Тот мир угас давно — бесплодный, странный, голый… Кругом — Земля в цвету, но и в земной глуши Не гаснут до сих пор два древних ореола Непримиримых солнц на небесах души.

И снова Виктор Михайлович рассказывает, слегка прикрыв глаза, вспоминает: «Он говорил о какой- то любви, которая у него была на одной из планет. О юной красавице, с которой встречался в каких‑то мраморных павильонах… А рядом бродили ласковые звери, выгибая бархатистые гибкие спины. Они походили на тигров, но были ручными и никому не делали зла. Там летали птицы, которые садились прямо на плечи, терлись своими клювами о щеки, а некоторые даже позволяли брать себя в руки, и люди кормили их какими‑то невиданными зернами. Тут же росли чудесные плоды, их приносили какие‑то женщины, кланялись и уходили. Люди возлежали на каменных ложах в легких одеждах и читали книги…»

Читал тогда, во время нашей встречи, Виктор Михайлович и свои стихи. Вот стихотворение «Царское Село», посвященное Ахматовой, — из небольшой книжечки сонетов, подаренной мне 22 марта 1990 года (дата сохранилась на титульном листе, рядом с дарственной надписью), незадолго до смерти Виктора Михайловича:

Здесь золотистые поникли клены, прозрачные задумались пруды; здесь вечером лучистый след звезды горит над мостиком на влаге сонной. Взор ослепляют термы Камерона, и статуи прекрасны и горды. Струя неиссякающей воды сверкает перед девой обнаженной. Жилище муз, воспетое не раз! Сады живые русского Версаля! Вы для меня роднее, ближе стали; в уединенье думаю о вас, о сумерках, сходящих на долины к дряхлеющим дворцам Екатерины.

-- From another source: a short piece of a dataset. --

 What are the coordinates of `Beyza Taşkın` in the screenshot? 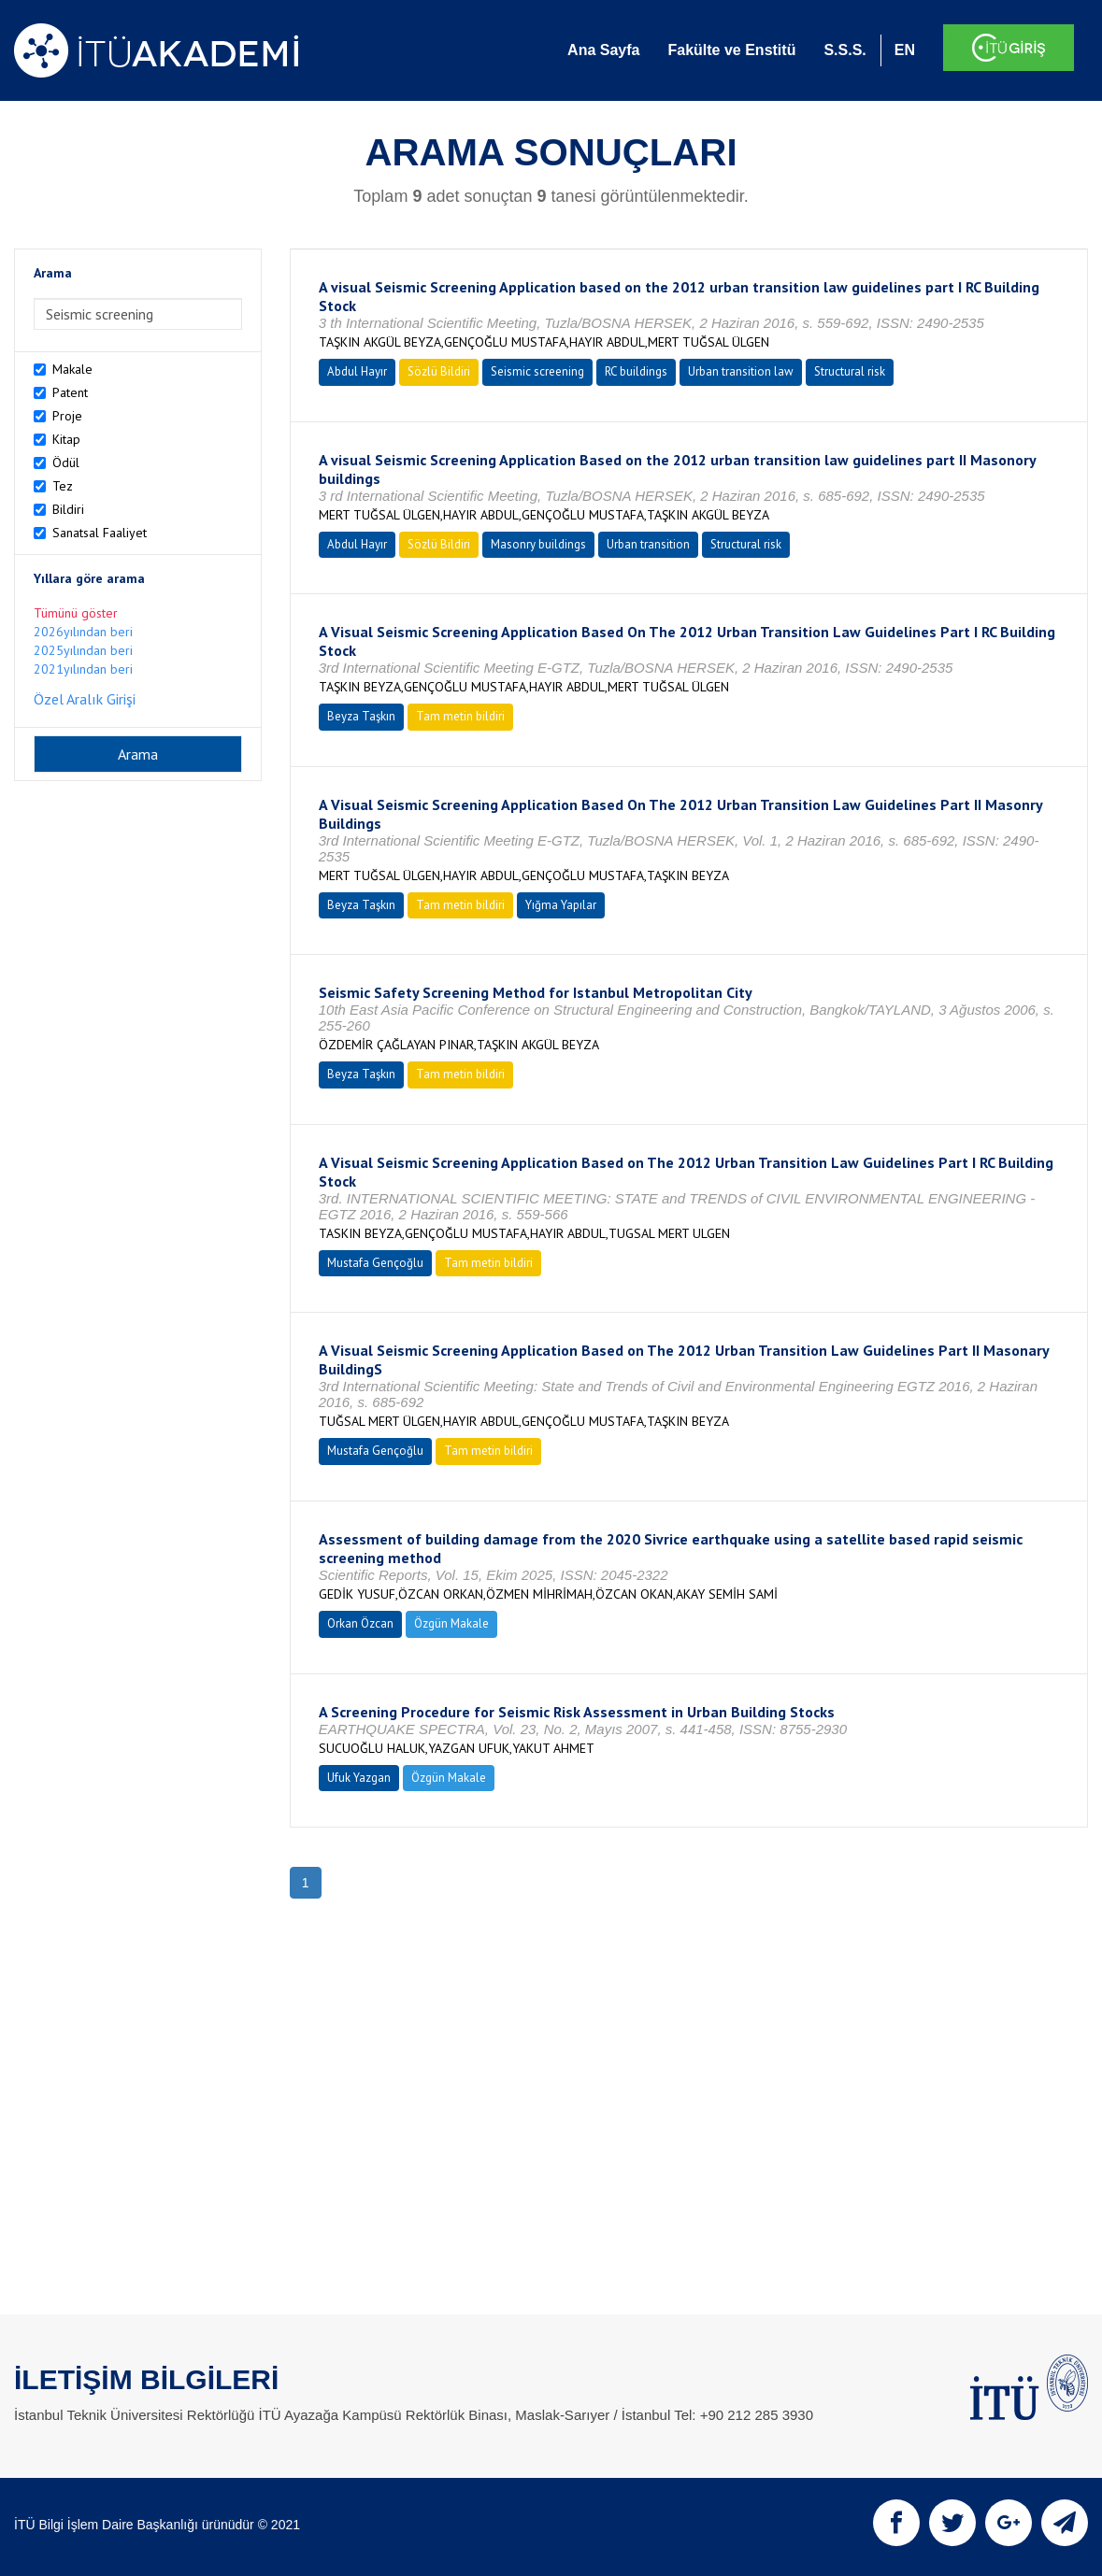 It's located at (361, 716).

Да, да, незадолго до смерти. Собственно, и наша встреча тоже незадолго: это так чувствуется, так распознается, угадывается, улавливается по неким признакам, неким приметам, поэтому Виктор Михайлович с такой юношеской страстью отдается воспоминаниям, припадает к ним, словно жаждущий к вожделенной, холодной струе родника: «Рассказывал мне Даня и о своей прежней жизни в Индии. Там он был воином, она — жрицей храма, и любовь свою они скрывали».

Близость конца — неизбежная близость — как бы возвращает его к началу: «Как‑то я приходил в Левшинский переулок. Добровского дома там теперь нет, пустырь. Остались только деревья, которые росли около. Я нашел даже то место, где была комната Дани, куда я приходил и где мы проводили долгие часы. Там теперь песочек и играют дети…» (воспоминания Виктора Михайловича Василенко привожу в литературной записи Бориса Романова).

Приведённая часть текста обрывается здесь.